--- WORK ORDER ---
Repeat the listing that follows without a single change.
________________________________________
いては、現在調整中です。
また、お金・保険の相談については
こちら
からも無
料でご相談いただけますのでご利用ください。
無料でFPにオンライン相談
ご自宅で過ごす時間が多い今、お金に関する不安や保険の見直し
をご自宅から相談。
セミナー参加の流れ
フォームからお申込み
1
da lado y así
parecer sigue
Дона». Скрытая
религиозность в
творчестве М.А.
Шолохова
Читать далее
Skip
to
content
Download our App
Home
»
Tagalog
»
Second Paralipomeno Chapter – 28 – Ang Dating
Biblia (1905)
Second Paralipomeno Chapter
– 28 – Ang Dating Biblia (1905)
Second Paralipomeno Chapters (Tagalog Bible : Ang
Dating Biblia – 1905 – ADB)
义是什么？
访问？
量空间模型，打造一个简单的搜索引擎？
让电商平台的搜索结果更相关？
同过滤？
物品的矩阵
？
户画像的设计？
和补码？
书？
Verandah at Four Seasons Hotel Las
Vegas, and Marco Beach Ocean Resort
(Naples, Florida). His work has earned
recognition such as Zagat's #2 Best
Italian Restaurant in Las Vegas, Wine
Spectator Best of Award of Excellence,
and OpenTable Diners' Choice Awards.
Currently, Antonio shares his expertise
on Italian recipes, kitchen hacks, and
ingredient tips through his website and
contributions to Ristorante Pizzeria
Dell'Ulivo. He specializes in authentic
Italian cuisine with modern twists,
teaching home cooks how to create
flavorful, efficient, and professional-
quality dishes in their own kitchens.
________________________________________
--- SOLUTION TO THIS PROBLEM ---
いては、現在調整中です。
また、お金・保険の相談については
こちら
からも無
料でご相談いただけますのでご利用ください。
無料でFPにオンライン相談
ご自宅で過ごす時間が多い今、お金に関する不安や保険の見直し
をご自宅から相談。
セミナー参加の流れ
フォームからお申込み
1
da lado y así
parecer sigue
Дона». Скрытая
религиозность в
творчестве М.А.
Шолохова
Читать далее
Skip
to
content
Download our App
Home
»
Tagalog
»
Second Paralipomeno Chapter – 28 – Ang Dating
Biblia (1905)
Second Paralipomeno Chapter
– 28 – Ang Dating Biblia (1905)
Second Paralipomeno Chapters (Tagalog Bible : Ang
Dating Biblia – 1905 – ADB)
义是什么？
访问？
量空间模型，打造一个简单的搜索引擎？
让电商平台的搜索结果更相关？
同过滤？
物品的矩阵
？
户画像的设计？
和补码？
书？
Verandah at Four Seasons Hotel Las
Vegas, and Marco Beach Ocean Resort
(Naples, Florida). His work has earned
recognition such as Zagat's #2 Best
Italian Restaurant in Las Vegas, Wine
Spectator Best of Award of Excellence,
and OpenTable Diners' Choice Awards.
Currently, Antonio shares his expertise
on Italian recipes, kitchen hacks, and
ingredient tips through his website and
contributions to Ristorante Pizzeria
Dell'Ulivo. He specializes in authentic
Italian cuisine with modern twists,
teaching home cooks how to create
flavorful, efficient, and professional-
quality dishes in their own kitchens.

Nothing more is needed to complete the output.